En Josep Torres Campalans, falsificada biografía de un pintor perfectamente verosímil, pero inexistente, se adelantó al cinismo posmoderno de estos tiempos en los que nadie distingue entre las apariencias de la realidad y las ficciones comerciales que las imitan. Volvió a España en 1969, y dejó de aquel regreso inútil el testimonio aturdido y amargo de La gallina ciega, involuntario esperpento de un país amnésico, ignorante y hortera que celebraba la llegada del turista dos millones como el advenimiento de un dios.

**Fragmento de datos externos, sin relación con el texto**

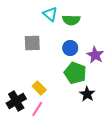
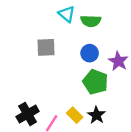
yellow rectangle: (39, 88) -> (75, 115), moved
black star: (87, 94) -> (96, 115), moved

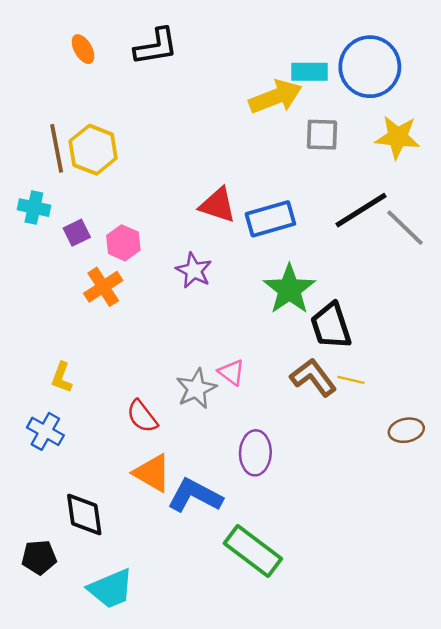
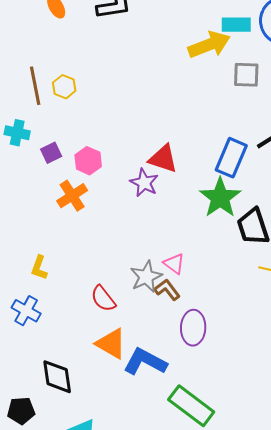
yellow hexagon: (93, 150) -> (64, 87), size x0.6
red triangle: (218, 205) -> (163, 159), moved
blue rectangle: (270, 219) -> (231, 158), moved, turned -51
brown L-shape: (313, 377) -> (167, 290), moved, size x0.7

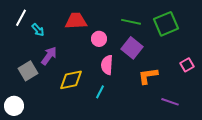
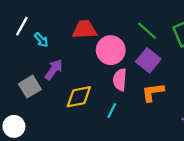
green line: (131, 22) -> (147, 31), turned 30
pink circle: (99, 39) -> (111, 50), size x1.6
orange L-shape: (148, 76) -> (153, 92), moved

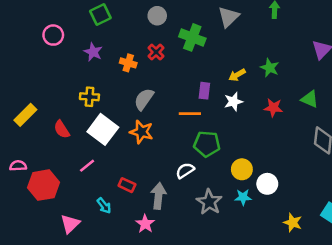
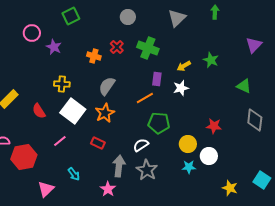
gray circle: (157, 16) -> (128, 17), moved
green cross: (192, 37) -> (148, 48), moved
purple star: (93, 52) -> (54, 47), moved
red star: (273, 108) -> (214, 126), moved
orange line: (190, 114) -> (145, 98), turned -30
orange star: (141, 132) -> (105, 113), turned 30
red rectangle: (127, 185) -> (98, 143), moved
gray star: (209, 202) -> (147, 170), moved

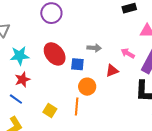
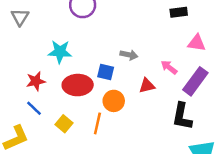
red ellipse: (55, 54) -> (78, 85), moved, turned -60
cyan star: (20, 56) -> (60, 52), moved
blue line: (16, 99) -> (34, 108), moved

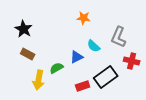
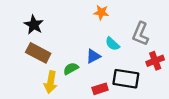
brown rectangle: (28, 54) -> (38, 53), size x1.5
red cross: (132, 61) -> (155, 61), turned -35
black rectangle: (106, 77) -> (126, 79), turned 45

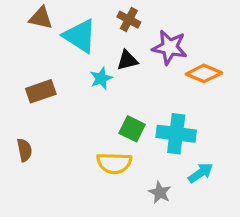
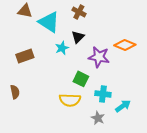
purple star: (170, 47) -> (99, 57), moved
black triangle: (127, 60) -> (78, 37), turned -32
cyan cross: (176, 134) -> (103, 94), moved, size x0.7

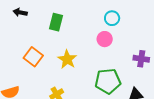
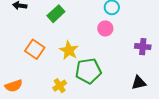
green rectangle: (56, 22) -> (56, 14), turned 36
green pentagon: (108, 81) -> (88, 71), moved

Juiciosamente, Max Aub se volvió a marchar, sabiendo sin duda que moriría en México y que no era probable que sus libros tuvieran alguna vez lectores españoles. Estos días, en Valencia, vuelven a nombrarlo los eruditos, y uno quiere creer que lo invocan con el espiritismo de sus ponencias y sus investigaciones, y que su sombra republicana y desterrada deambula por los pasillos y las aulas del congreso. Ojalá sus libros empiecen desde ahora a encontrar el porvenir que merecían. Ojalá Max Aub no vuelva a marcharse nunca.